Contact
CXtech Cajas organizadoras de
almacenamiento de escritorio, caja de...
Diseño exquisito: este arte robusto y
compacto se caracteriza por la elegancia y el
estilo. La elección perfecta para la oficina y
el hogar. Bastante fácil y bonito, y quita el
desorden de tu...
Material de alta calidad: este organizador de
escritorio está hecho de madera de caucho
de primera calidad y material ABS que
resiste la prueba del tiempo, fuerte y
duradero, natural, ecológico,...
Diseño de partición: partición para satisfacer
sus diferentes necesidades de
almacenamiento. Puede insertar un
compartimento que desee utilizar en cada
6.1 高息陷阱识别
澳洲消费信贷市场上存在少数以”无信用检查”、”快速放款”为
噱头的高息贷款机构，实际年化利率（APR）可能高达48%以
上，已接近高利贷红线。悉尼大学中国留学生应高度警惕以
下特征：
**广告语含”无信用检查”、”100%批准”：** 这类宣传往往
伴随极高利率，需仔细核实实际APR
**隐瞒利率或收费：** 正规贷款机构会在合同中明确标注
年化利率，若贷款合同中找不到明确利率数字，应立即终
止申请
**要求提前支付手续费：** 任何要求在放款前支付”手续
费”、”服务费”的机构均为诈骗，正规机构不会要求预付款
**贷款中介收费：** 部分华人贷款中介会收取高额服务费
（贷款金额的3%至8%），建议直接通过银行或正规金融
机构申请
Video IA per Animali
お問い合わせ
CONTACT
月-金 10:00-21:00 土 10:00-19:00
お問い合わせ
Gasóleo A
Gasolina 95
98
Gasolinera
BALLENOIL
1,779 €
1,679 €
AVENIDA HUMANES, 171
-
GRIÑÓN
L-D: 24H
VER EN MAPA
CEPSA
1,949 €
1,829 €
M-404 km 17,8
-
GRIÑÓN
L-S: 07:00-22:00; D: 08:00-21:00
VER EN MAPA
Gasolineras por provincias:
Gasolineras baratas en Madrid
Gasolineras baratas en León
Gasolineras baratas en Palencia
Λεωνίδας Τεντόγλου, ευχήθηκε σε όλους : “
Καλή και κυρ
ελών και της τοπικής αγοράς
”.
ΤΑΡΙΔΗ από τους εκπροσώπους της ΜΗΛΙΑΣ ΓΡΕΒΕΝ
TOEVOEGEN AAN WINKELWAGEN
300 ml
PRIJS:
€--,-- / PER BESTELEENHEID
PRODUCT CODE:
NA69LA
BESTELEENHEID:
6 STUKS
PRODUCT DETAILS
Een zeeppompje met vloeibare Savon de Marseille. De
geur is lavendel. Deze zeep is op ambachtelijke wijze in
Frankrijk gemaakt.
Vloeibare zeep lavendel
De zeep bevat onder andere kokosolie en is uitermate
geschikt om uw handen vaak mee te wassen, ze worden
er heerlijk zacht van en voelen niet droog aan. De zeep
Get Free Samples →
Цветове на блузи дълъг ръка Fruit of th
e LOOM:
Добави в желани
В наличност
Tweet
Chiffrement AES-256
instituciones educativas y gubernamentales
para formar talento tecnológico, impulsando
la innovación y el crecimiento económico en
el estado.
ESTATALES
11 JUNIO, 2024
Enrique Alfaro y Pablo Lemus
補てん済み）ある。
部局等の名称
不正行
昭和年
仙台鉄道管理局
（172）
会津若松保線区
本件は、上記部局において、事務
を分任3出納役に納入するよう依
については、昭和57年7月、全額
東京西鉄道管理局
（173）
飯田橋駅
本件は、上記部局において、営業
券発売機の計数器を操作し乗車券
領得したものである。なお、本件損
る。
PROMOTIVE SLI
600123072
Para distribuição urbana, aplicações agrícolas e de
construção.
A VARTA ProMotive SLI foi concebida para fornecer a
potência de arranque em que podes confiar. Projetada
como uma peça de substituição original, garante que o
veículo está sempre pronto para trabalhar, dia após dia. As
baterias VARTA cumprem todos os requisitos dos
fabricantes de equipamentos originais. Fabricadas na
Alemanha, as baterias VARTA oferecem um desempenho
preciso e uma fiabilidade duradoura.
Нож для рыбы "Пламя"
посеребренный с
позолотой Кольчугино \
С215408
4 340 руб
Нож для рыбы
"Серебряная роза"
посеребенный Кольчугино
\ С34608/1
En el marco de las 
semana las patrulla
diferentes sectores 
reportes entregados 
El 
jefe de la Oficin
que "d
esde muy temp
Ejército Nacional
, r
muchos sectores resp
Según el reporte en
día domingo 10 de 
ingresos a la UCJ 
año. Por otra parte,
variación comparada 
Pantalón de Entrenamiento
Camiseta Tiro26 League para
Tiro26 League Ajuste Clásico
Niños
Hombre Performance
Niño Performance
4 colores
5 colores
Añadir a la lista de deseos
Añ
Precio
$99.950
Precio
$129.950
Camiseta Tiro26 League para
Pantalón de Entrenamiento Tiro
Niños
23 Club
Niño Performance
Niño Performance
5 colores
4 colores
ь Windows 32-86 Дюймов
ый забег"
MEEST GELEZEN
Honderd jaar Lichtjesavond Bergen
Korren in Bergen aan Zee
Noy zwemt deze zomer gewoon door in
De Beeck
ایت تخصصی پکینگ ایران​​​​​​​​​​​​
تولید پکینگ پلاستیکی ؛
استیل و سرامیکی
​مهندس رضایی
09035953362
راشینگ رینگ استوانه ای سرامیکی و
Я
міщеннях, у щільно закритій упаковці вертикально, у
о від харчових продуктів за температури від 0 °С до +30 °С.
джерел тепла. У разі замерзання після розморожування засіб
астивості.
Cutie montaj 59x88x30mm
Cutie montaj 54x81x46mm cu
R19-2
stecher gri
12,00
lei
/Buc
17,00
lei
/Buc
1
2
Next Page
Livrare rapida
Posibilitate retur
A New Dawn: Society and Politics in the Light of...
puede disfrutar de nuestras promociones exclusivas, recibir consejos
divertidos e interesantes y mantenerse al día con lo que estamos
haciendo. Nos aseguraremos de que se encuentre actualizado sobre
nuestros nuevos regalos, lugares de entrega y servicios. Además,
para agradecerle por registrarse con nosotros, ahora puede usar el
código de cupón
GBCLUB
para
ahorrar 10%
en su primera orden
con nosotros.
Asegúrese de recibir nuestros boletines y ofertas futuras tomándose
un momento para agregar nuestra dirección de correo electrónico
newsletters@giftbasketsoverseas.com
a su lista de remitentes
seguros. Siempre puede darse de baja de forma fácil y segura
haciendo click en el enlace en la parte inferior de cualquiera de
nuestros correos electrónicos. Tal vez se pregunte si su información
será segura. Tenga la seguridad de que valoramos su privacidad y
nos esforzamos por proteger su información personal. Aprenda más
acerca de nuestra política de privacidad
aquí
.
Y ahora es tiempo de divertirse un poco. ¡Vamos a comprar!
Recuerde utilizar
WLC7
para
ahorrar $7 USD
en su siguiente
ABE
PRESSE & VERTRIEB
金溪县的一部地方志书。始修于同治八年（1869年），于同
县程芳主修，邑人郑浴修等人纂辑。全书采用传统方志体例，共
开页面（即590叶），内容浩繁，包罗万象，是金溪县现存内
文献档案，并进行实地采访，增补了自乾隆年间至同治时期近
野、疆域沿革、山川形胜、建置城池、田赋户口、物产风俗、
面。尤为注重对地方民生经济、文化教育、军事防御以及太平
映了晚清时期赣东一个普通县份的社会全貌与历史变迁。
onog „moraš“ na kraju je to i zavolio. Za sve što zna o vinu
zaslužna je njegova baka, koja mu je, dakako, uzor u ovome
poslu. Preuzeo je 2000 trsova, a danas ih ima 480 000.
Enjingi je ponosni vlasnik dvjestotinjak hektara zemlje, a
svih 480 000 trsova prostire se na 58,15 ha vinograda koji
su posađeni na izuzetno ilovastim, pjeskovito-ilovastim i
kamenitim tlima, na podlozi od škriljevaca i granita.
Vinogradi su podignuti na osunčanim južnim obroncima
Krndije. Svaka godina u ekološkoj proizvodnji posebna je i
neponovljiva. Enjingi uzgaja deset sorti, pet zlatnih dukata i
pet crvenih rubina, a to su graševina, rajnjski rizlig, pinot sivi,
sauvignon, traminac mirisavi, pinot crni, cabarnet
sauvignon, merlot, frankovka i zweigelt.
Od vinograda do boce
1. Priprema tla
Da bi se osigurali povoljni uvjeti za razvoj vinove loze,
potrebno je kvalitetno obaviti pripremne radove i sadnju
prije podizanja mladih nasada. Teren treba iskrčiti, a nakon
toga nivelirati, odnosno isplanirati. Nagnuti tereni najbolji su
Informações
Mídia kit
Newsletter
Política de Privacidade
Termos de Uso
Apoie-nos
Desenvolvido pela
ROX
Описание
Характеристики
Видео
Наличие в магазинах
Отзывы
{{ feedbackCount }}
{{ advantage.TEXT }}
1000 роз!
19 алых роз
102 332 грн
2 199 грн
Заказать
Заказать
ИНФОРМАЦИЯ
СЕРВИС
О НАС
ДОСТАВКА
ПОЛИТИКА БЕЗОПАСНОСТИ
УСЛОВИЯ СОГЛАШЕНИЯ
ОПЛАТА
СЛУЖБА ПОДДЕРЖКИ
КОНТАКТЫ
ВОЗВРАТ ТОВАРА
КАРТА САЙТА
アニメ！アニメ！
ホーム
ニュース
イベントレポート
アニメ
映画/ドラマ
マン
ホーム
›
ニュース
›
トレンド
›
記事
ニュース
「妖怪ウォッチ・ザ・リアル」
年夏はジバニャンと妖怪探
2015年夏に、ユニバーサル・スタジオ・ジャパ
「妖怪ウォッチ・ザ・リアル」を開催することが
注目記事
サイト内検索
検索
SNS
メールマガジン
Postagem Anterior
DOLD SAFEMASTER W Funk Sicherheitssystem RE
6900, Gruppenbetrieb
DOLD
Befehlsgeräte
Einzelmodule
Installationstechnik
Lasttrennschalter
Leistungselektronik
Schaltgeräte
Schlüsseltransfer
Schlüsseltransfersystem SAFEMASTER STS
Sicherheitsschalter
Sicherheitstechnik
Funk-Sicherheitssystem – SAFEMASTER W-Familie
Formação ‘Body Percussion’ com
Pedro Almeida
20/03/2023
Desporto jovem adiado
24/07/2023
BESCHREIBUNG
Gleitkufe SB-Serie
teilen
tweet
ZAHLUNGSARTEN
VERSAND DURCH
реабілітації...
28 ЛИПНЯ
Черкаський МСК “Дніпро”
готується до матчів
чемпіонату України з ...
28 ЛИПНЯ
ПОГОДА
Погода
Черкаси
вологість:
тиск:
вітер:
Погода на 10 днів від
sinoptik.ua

• • • • •

- Exercise goal -
Would you filter the entries above and keep each line that has the word "Bergen"?

- Written response -
Honderd jaar Lichtjesavond Bergen
Korren in Bergen aan Zee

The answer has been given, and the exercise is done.